In all, 93,340 people — mainly Koreans but also Japanese spouses — enthusiastically moved to North Korea, blissfully unaware it was a land of no return.

Initially reluctant, the Japanese government also backed the scheme, with media touting it as a humanitarian campaign for Koreans struggling to build a life in Japan.

But Kojima, who was a communist at the time and helped oversee the repatriation, never went to North Korea himself and now looks back on the scheme with bitterness.

“I was actively involved in the project, believing it was something positive. But as a result, I led people into hell,” he said.

 
(Kamsahamnida)



Things heat up as India and Pakistan do battle over the disputed Kashmir region:

India and Pakistan both said they shot down each other's fighter jets on Wednesday, with Pakistan capturing an Indian pilot a day after Indian warplanes struck inside Pakistan for the first time since a 1971 war, prompting world powers to urge restraint.

Both countries have ordered air strikes over the last two days, the first time in history that two nuclear-armed powers have done so, while ground forces have exchanged fire in more than a dozen locations.

Tensions have been running high since at least 40 Indian paramilitary police died in a Feb. 14 suicide car bombing by Pakistan-based militants in Indian-controlled Kashmir, but the risk of conflict rose dramatically on Tuesday when India launched an air strike on what it said was a militant training base.

A senior Indian government source said that 300 militants were killed in Tuesday's strike. Pakistan says no one was killed.


A polar cub boom?:

As I reported in the 2018 State of the Polar Bear Report, the latest survey and research results suggest that polar bears probably number about 29,500 across the Arctic, with a wide margin of potential error.

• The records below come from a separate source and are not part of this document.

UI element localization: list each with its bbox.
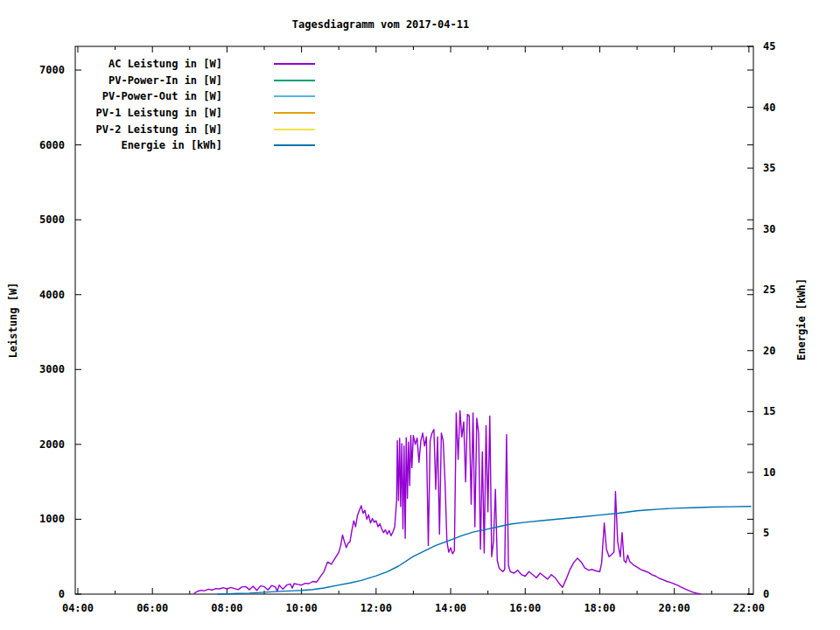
y2-tick-label: 10 xyxy=(763,466,775,479)
y2-tick-label: 35 xyxy=(763,162,775,174)
y-tick-label: 4000 xyxy=(39,289,65,301)
legend-label: Energie in [kWh] xyxy=(35,139,222,151)
y2-tick-label: 25 xyxy=(763,284,775,296)
y-tick-label: 1000 xyxy=(39,513,65,525)
y2-axis-label: Energie [kWh] xyxy=(795,232,809,407)
y2-tick-label: 30 xyxy=(763,223,775,235)
y-axis-label: Leistung [W] xyxy=(7,233,21,408)
legend: AC Leistung in [W] PV-Power-In in [W] PV… xyxy=(35,56,315,154)
chart-title: Tagesdiagramm vom 2017-04-11 xyxy=(249,18,512,31)
series-line-0 xyxy=(194,410,701,593)
legend-item: PV-Power-In in [W] xyxy=(35,73,315,89)
x-tick-label: 10:00 xyxy=(286,602,318,614)
x-tick-label: 22:00 xyxy=(733,602,765,614)
x-tick-label: 14:00 xyxy=(435,602,466,614)
x-tick-label: 12:00 xyxy=(360,602,392,614)
chart-page: 04:0006:0008:0010:0012:0014:0016:0018:00… xyxy=(0,0,840,630)
y2-tick-label: 5 xyxy=(763,527,769,539)
y2-tick-label: 40 xyxy=(763,102,775,114)
x-tick-label: 20:00 xyxy=(659,602,690,614)
legend-line-sample xyxy=(274,80,315,81)
legend-item: PV-2 Leistung in [W] xyxy=(35,121,315,137)
x-tick-label: 04:00 xyxy=(62,602,94,614)
x-tick-label: 16:00 xyxy=(509,602,541,614)
legend-item: AC Leistung in [W] xyxy=(35,56,315,73)
legend-label: PV-2 Leistung in [W] xyxy=(35,123,222,136)
legend-line-sample xyxy=(274,144,315,146)
legend-line-sample xyxy=(274,95,315,97)
x-tick-label: 18:00 xyxy=(584,602,615,614)
y2-tick-label: 20 xyxy=(763,345,775,357)
y2-tick-label: 0 xyxy=(763,588,769,600)
y2-tick-label: 45 xyxy=(763,40,775,52)
legend-item: PV-Power-Out in [W] xyxy=(35,88,315,105)
legend-label: PV-1 Leistung in [W] xyxy=(35,107,222,119)
y-tick-label: 2000 xyxy=(39,438,65,451)
x-tick-label: 06:00 xyxy=(136,602,168,614)
legend-line-sample xyxy=(274,129,315,130)
x-tick-label: 08:00 xyxy=(211,602,242,614)
legend-label: PV-Power-Out in [W] xyxy=(35,90,222,102)
y-tick-label: 3000 xyxy=(39,363,65,375)
legend-line-sample xyxy=(274,63,315,65)
legend-label: AC Leistung in [W] xyxy=(35,58,222,70)
legend-item: PV-1 Leistung in [W] xyxy=(35,105,315,122)
legend-line-sample xyxy=(274,112,315,114)
y-tick-label: 5000 xyxy=(39,214,65,226)
legend-label: PV-Power-In in [W] xyxy=(35,74,222,87)
legend-item: Energie in [kWh] xyxy=(35,137,315,154)
y-tick-label: 0 xyxy=(59,588,65,600)
y2-tick-label: 15 xyxy=(763,405,775,417)
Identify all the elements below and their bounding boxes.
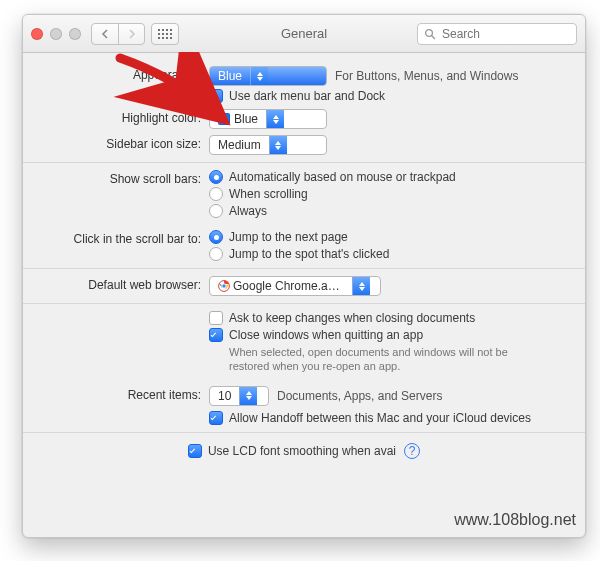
minimize-button[interactable] (50, 28, 62, 40)
svg-rect-4 (158, 33, 160, 35)
row-lcd: Use LCD font smoothing when avai ? (35, 437, 573, 463)
recent-items-select[interactable]: 10 (209, 386, 269, 406)
separator (23, 303, 585, 304)
separator (23, 432, 585, 433)
close-windows-note: When selected, open documents and window… (209, 345, 509, 374)
separator (23, 162, 585, 163)
highlight-select[interactable]: Blue (209, 109, 327, 129)
row-recent: Recent items: 10 Documents, Apps, and Se… (35, 383, 573, 428)
checkbox-box (209, 328, 223, 342)
label-appearance: Appearance: (35, 66, 209, 82)
scrollbars-when-radio[interactable]: When scrolling (209, 187, 573, 201)
preferences-window: General Appearance: Blue For Buttons, Me… (22, 14, 586, 538)
recent-items-value: 10 (210, 389, 239, 403)
svg-rect-11 (170, 37, 172, 39)
radio-dot (209, 204, 223, 218)
updown-icon (269, 136, 287, 154)
svg-rect-8 (158, 37, 160, 39)
close-windows-checkbox[interactable]: Close windows when quitting an app (209, 328, 573, 342)
sidebar-size-select[interactable]: Medium (209, 135, 327, 155)
row-highlight: Highlight color: Blue (35, 106, 573, 132)
content-area: Appearance: Blue For Buttons, Menus, and… (23, 53, 585, 469)
handoff-label: Allow Handoff between this Mac and your … (229, 411, 531, 425)
svg-rect-0 (158, 29, 160, 31)
svg-point-16 (222, 284, 226, 288)
appearance-hint: For Buttons, Menus, and Windows (335, 69, 518, 83)
scrollbars-when-label: When scrolling (229, 187, 308, 201)
search-input[interactable] (440, 26, 570, 42)
browser-select[interactable]: Google Chrome.app (38.... (209, 276, 381, 296)
maximize-button[interactable] (69, 28, 81, 40)
svg-rect-7 (170, 33, 172, 35)
lcd-smoothing-checkbox[interactable]: Use LCD font smoothing when avai (188, 444, 396, 458)
help-button[interactable]: ? (404, 443, 420, 459)
dark-menu-checkbox[interactable]: Use dark menu bar and Dock (209, 89, 573, 103)
svg-rect-3 (170, 29, 172, 31)
row-scrollbars: Show scroll bars: Automatically based on… (35, 167, 573, 221)
highlight-swatch-icon (218, 113, 230, 125)
checkbox-box (209, 89, 223, 103)
label-scrollbars: Show scroll bars: (35, 170, 209, 186)
row-sidebar-size: Sidebar icon size: Medium (35, 132, 573, 158)
click-scroll-next-radio[interactable]: Jump to the next page (209, 230, 573, 244)
svg-point-12 (426, 29, 433, 36)
radio-dot (209, 230, 223, 244)
appearance-select[interactable]: Blue (209, 66, 327, 86)
lcd-smoothing-label: Use LCD font smoothing when avai (208, 444, 396, 458)
back-button[interactable] (92, 24, 118, 44)
radio-dot (209, 247, 223, 261)
radio-dot (209, 170, 223, 184)
separator (23, 268, 585, 269)
svg-rect-5 (162, 33, 164, 35)
appearance-value: Blue (210, 69, 250, 83)
search-icon (424, 28, 436, 40)
label-click-scroll: Click in the scroll bar to: (35, 230, 209, 246)
titlebar: General (23, 15, 585, 53)
grid-icon (158, 29, 172, 39)
forward-button[interactable] (118, 24, 144, 44)
svg-line-13 (432, 35, 435, 38)
checkbox-box (209, 411, 223, 425)
chrome-icon (218, 280, 230, 292)
scrollbars-always-label: Always (229, 204, 267, 218)
click-scroll-spot-radio[interactable]: Jump to the spot that's clicked (209, 247, 573, 261)
highlight-value: Blue (210, 112, 266, 126)
ask-changes-checkbox[interactable]: Ask to keep changes when closing documen… (209, 311, 573, 325)
checkbox-box (209, 311, 223, 325)
checkmark-icon (210, 330, 217, 340)
updown-icon (239, 387, 257, 405)
browser-value: Google Chrome.app (38.... (210, 279, 352, 293)
close-button[interactable] (31, 28, 43, 40)
label-browser: Default web browser: (35, 276, 209, 292)
handoff-checkbox[interactable]: Allow Handoff between this Mac and your … (209, 411, 573, 425)
label-sidebar: Sidebar icon size: (35, 135, 209, 151)
checkmark-icon (189, 446, 196, 456)
chevron-left-icon (101, 29, 109, 39)
chevron-right-icon (128, 29, 136, 39)
row-documents: Ask to keep changes when closing documen… (35, 308, 573, 377)
click-scroll-spot-label: Jump to the spot that's clicked (229, 247, 389, 261)
checkmark-icon (210, 413, 217, 423)
dark-menu-label: Use dark menu bar and Dock (229, 89, 385, 103)
updown-icon (352, 277, 370, 295)
scrollbars-always-radio[interactable]: Always (209, 204, 573, 218)
scrollbars-auto-label: Automatically based on mouse or trackpad (229, 170, 456, 184)
checkbox-box (188, 444, 202, 458)
updown-icon (266, 110, 284, 128)
traffic-lights (31, 28, 81, 40)
radio-dot (209, 187, 223, 201)
sidebar-size-value: Medium (210, 138, 269, 152)
svg-rect-10 (166, 37, 168, 39)
close-windows-label: Close windows when quitting an app (229, 328, 423, 342)
nav-segmented (91, 23, 145, 45)
updown-icon (250, 67, 268, 85)
svg-rect-9 (162, 37, 164, 39)
show-all-button[interactable] (151, 23, 179, 45)
label-highlight: Highlight color: (35, 109, 209, 125)
search-field[interactable] (417, 23, 577, 45)
svg-rect-6 (166, 33, 168, 35)
row-browser: Default web browser: Google C (35, 273, 573, 299)
scrollbars-auto-radio[interactable]: Automatically based on mouse or trackpad (209, 170, 573, 184)
ask-changes-label: Ask to keep changes when closing documen… (229, 311, 475, 325)
recent-items-suffix: Documents, Apps, and Servers (277, 389, 442, 403)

That’s up since 2005, when the count was about 24,500, despite low summer sea ice since 2007. Polar bears have proven to be more flexible in their habits and more capable in open water than scientists assumed. Long-term trends in sea ice cannot be used to explain individual events, like the mauling deaths this summer in Nunavut or the invasion of fat bears on Novaya Zemlya.

Furthermore, scientists who support the use of polar-bear tragedy porn by media and conservation activists to promote climate-change hysteria don’t do themselves any favours. Two years ago, biologist Steven Amstrup from Polar Bears International condoned the use of a now infamous starving polar bear video to spread climate alarmism: National Geographic later had to apologize for the misrepresentation. But University of Alberta biologist Andrew Derocher’s recent online comment about the Belushaya Guba bears (“it may not be climate change but it’s consistent with the predicted impacts of climate change”) suggests that some scientists still think it’s OK to mislead the public about polar bears when promoting climate change alarm.



For God's sake, don't tell the Democrats about this kid:

Keio University in Tokyo said Tuesday that a baby with a birth weight of 268 grams had been released from care at its hospital after growing to a weight of 3,238 grams, becoming the smallest boy in the world to be sent home healthy.

The previous record holder was born weighing 274 grams in Germany in 2009, the university said, citing the University of Iowa’s registry for the world’s tiniest babies. The smallest girl was born weighing 252 grams, also in Germany, in 2015.

There had been 23 babies worldwide who survived after having been born prematurely and weighing under 300 grams, out of whom only four were boys, according to the Tiniest Babies Registry website.

The boy from Tokyo was born through an emergency cesarean section in August as his weight did not increase at 24 weeks gestation and doctors determined his life was in danger, the university said.

The baby was so small at birth that he could fit in a pair of hands. But after doctors treated him at a neonatal intensive care unit at the hospital, by managing his breathing and nutrition, he grew steadily and was able to be breastfed. He left the hospital last Wednesday, two months after the initial due date.